GitHub should rely on autolink for link substitution (not as clear to me, and also open for discussion)

2 motives I can think of:

  1. Performance - consolidating all substitutions in 1 plugin means 1 MessageWillBePosted RPC/Post, vs 1 for Jira, 1 for GitHub, etc.
  2. Predictable order of substitution - something that can be managed in the Autolink plugin if not yet. An example of the problem is, on Community we have the (US) Social Security Number masking autolink "Off" because it ended up affecting the Zoom URLs. To be clear, this problem is not yet solved in a meaningful way; but it appears more solvable within the Autolink plugin than across all of them.

So I'd advocate that we a) add "auto-configure-auto-link" option to the GitHub plugin (off by default, mutually exclusive with "legacy" b) figure out when/how we switch the defaults and migrate

lieut-data commented 4 years ago

Autolink should already ignore substituting links in markdown; Bots should be aware of the markdown nature of the contents and properly encode links in the message bodies if they come from external systems as raw text or other formats.
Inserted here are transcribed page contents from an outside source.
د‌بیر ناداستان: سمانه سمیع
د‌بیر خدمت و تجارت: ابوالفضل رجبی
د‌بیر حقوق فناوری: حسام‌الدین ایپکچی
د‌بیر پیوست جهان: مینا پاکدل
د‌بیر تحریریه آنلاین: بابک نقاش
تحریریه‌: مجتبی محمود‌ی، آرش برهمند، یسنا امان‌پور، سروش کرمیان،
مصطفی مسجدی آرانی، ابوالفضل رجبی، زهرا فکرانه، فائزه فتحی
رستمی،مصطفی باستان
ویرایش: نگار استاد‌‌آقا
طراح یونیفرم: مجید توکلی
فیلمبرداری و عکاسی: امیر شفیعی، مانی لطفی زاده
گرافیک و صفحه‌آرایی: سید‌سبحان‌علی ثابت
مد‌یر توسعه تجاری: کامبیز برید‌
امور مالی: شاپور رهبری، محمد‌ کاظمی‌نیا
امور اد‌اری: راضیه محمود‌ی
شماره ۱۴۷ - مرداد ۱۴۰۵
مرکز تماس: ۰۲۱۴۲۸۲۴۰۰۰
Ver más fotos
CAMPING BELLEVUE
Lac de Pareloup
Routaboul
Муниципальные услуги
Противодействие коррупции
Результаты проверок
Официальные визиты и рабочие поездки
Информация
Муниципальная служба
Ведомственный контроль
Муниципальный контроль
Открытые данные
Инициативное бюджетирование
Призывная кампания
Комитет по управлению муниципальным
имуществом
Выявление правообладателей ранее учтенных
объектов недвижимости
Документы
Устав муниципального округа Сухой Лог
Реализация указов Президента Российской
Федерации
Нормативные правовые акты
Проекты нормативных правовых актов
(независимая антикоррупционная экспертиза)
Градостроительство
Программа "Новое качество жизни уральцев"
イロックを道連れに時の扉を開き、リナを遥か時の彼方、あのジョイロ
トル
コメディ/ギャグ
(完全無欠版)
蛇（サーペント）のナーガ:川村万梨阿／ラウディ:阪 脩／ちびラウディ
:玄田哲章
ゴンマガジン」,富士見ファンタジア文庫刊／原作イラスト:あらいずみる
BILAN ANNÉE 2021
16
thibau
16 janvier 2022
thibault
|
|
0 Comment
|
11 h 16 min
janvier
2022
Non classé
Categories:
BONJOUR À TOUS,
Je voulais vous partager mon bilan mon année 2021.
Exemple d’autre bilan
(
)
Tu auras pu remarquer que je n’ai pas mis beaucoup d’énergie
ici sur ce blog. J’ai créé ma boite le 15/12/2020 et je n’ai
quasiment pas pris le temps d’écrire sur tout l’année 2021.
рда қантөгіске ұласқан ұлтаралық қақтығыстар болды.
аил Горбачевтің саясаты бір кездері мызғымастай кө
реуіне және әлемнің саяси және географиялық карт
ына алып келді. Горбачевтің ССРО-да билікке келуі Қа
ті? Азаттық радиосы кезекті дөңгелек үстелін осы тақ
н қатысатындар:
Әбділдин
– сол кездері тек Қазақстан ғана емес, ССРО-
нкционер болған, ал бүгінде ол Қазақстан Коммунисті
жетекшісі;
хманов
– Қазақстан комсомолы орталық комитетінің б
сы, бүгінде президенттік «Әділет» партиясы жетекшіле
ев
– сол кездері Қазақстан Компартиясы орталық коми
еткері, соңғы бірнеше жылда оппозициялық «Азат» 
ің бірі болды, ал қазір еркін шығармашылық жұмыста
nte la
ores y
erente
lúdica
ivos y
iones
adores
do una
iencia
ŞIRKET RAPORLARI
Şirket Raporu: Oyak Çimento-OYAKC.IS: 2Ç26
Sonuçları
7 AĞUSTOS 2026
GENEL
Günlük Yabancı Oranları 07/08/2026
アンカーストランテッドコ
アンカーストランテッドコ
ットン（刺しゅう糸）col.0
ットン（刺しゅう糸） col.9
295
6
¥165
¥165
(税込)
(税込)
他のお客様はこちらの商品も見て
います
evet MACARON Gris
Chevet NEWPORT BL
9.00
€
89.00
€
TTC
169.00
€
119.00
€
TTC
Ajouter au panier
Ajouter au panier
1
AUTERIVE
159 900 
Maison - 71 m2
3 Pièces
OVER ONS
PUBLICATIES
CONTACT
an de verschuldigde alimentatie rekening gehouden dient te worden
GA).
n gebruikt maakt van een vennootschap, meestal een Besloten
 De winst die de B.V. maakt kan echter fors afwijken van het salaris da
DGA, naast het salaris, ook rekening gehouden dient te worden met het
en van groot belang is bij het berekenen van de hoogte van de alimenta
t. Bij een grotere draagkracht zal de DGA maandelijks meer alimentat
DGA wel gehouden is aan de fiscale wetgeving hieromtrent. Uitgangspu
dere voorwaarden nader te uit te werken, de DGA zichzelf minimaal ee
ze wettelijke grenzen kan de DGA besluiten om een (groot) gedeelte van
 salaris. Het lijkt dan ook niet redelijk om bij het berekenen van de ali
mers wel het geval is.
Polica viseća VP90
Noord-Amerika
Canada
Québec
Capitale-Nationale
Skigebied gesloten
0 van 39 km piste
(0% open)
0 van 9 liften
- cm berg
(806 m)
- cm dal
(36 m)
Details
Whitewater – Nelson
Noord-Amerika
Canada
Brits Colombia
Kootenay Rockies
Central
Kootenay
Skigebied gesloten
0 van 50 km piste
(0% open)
Ditto for the messages that the bots generate.

I think this adds more complexity since it requires bots/plugins to artificially encode their payload to avoid some other event they might not have been able to predict. Maybe I want a /real/ link without such a preview, because I'm doing something else, but along comes autolink and decides better for me.
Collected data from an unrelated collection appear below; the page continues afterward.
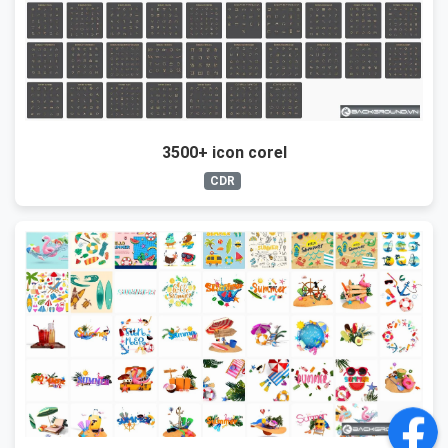
3500+ icon corel
CDR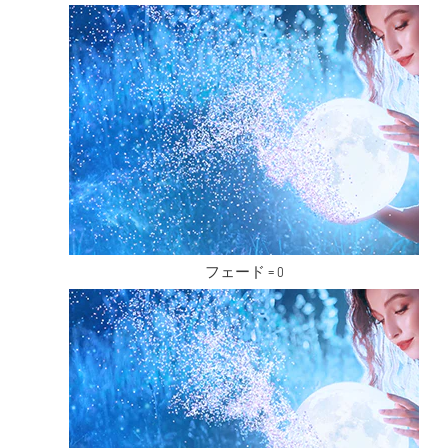
フェード = 0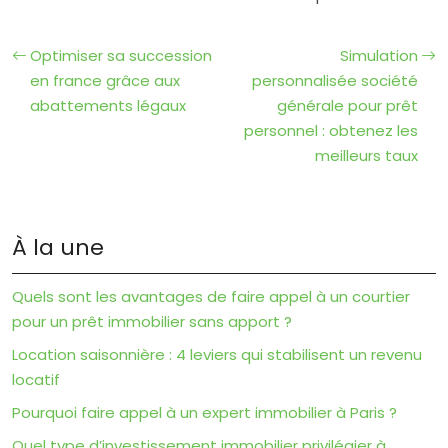
Optimiser sa succession
Simulation
en france grâce aux
personnalisée société
abattements légaux
générale pour prêt
personnel : obtenez les
meilleurs taux
À la une
Quels sont les avantages de faire appel à un courtier
pour un prêt immobilier sans apport ?
Location saisonnière : 4 leviers qui stabilisent un revenu
locatif
Pourquoi faire appel à un expert immobilier à Paris ?
Quel type d’investissement immobilier privilégier à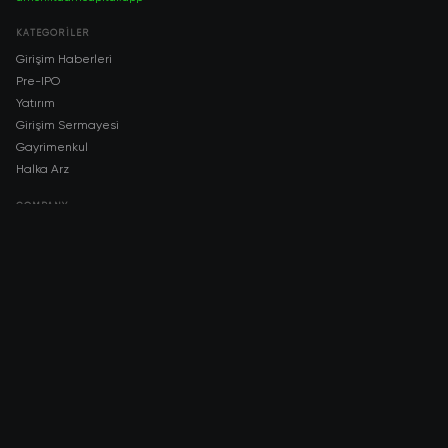
KATEGORILER
Girişim Haberleri
Pre-IPO
Yatırım
Girişim Sermayesi
Gayrimenkul
Halka Arz
COMPANY
About AMCH
AMCH App
Trustpilot
DOWNLOAD
App Store
Google Play
RISK DISCLOSURE & LEGAL NOTICE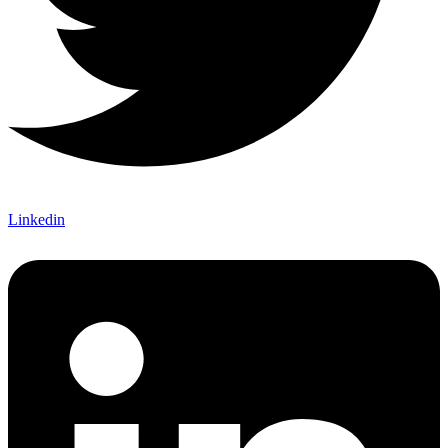
Linkedin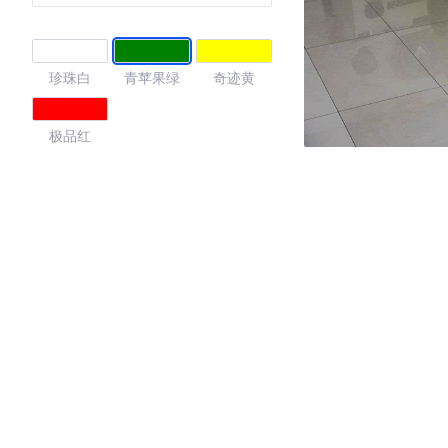
珍珠白
青苹果绿
奇迹黄
极品红
4.39
·外观表现一般，低于53%同级车
·内饰表现较为优秀，优于50%同级车
·空间表现一般，低于62%同级车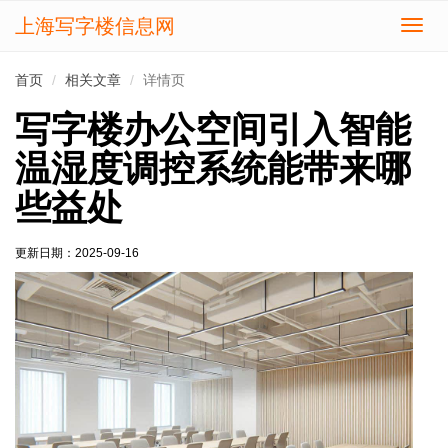
上海写字楼信息网
切
换
导
首页
相关文章
详情页
航
写字楼办公空间引入智能
温湿度调控系统能带来哪
些益处
更新日期：
2025-09-16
In fact, the simplest model might be to disallow bot rewriting of other bot's posts at the server level: if GitHub wants autolink post-processing, maybe it can opportunistically call out to the autolink API and ask for a payload to be rewritten. Only humans get autolinked.

lieut-data commented 4 years ago

a) add "auto-configure-auto-link" option to the GitHub plugin (off by default, mutually exclusive with "legacy"
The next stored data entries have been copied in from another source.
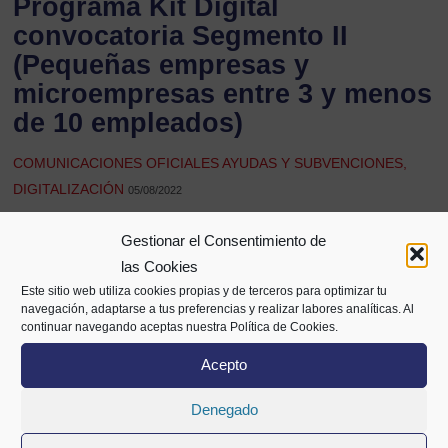
Programa Kit Digital
convocatoria Segmento II
(Pequeñas empresas y
microempresas entre 3 y menos
de 10 empleados)
COMUNICACIONES OFICIALES AYUDAS Y SUBVENCIONES,
DIGITALIZACIÓN
05/08/2022
Gestionar el Consentimiento de
Compartir
las Cookies
Este sitio web utiliza cookies propias y de terceros para optimizar tu
navegación, adaptarse a tus preferencias y realizar labores analíticas. Al
continuar navegando aceptas nuestra Política de Cookies.
Acepto
Denegado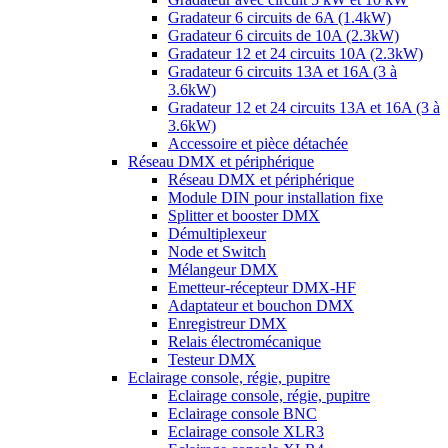
Gradateur 6 circuits de 6A (1.4kW)
Gradateur 6 circuits de 10A (2.3kW)
Gradateur 12 et 24 circuits 10A (2.3kW)
Gradateur 6 circuits 13A et 16A (3 à
3.6kW)
Gradateur 12 et 24 circuits 13A et 16A (3 à
3.6kW)
Accessoire et pièce détachée
Réseau DMX et périphérique
Réseau DMX et périphérique
Module DIN pour installation fixe
Splitter et booster DMX
Démultiplexeur
Node et Switch
Mélangeur DMX
Emetteur-récepteur DMX-HF
Adaptateur et bouchon DMX
Enregistreur DMX
Relais électromécanique
Testeur DMX
Eclairage console, régie, pupitre
Eclairage console, régie, pupitre
Eclairage console BNC
Eclairage console XLR3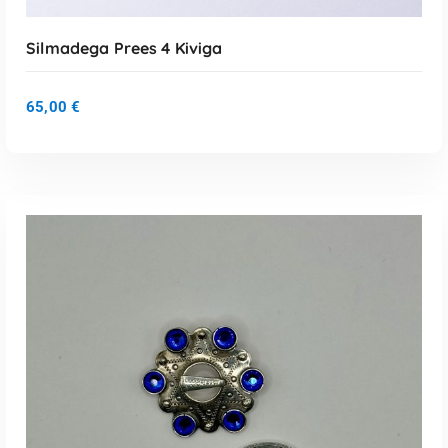
Silmadega Prees 4 Kiviga
65,00
€
LISA KORVI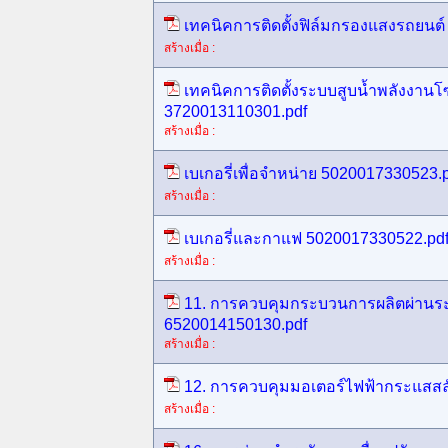
เทคนิคการติดตั้งฟิล์มกรองแสงรถยนต
สร้างเมื่อ :
เทคนิคการติดตั้งระบบสูบน้ำพลังงานโซ
3720013110301.pdf
สร้างเมื่อ :
เบเกอรี่เพื่อจำหน่าย 5020017330523.
สร้างเมื่อ :
เบเกอรี่และกาแฟ 5020017330522.pd
สร้างเมื่อ :
11. การควบคุมกระบวนการผลิตผ่านระ
6520014150130.pdf
สร้างเมื่อ :
12. การควบคุมมอเตอร์ไฟฟ้ากระแสสล
สร้างเมื่อ :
What happens when the rewrite requires metadata? I think all a lot of these rewrites involve an API call out to GitHub to look up some useful data. I'm having a hard time seeing AutoLink as a general purpose platform to replace the existing MessageWillBePosted calls.

levb commented 4 years ago

In fact, the simplest model might be... Only humans get autolinked.

It is a 180 from how I was thinking of it, but I am fully persuaded that it is a simple and consistent policy.

levb commented 4 years ago

What happens when the rewrite requires metadata?...

@lieut-data hopefully we don't invoke GitHub APIs in MessageWillBePosted - that'd seem inefficient. And if the metadata is cached, I'd argue it should be submitted to Autolink APIs when it changes.

levb commented 4 years ago

@vespian are you interested in finishing this?

vespian commented 4 years ago

@vespian are you interested in finishing this?

Yep.

vespian commented 4 years ago

Let me know if this is something we are after: https://github.com/mattermost/mattermost-plugin-autolink/pull/98

I did not make it optional to keep it simple, both when it comes to code complexity and the plugin configuration for users. It would be nice to doublecheck with the Product Manager though.

lieut-data commented 4 years ago

@lieut-data hopefully we don't invoke GitHub APIs in MessageWillBePosted - that'd seem inefficient. And if the metadata is cached, I'd argue it should be submitted to Autolink APIs when it changes.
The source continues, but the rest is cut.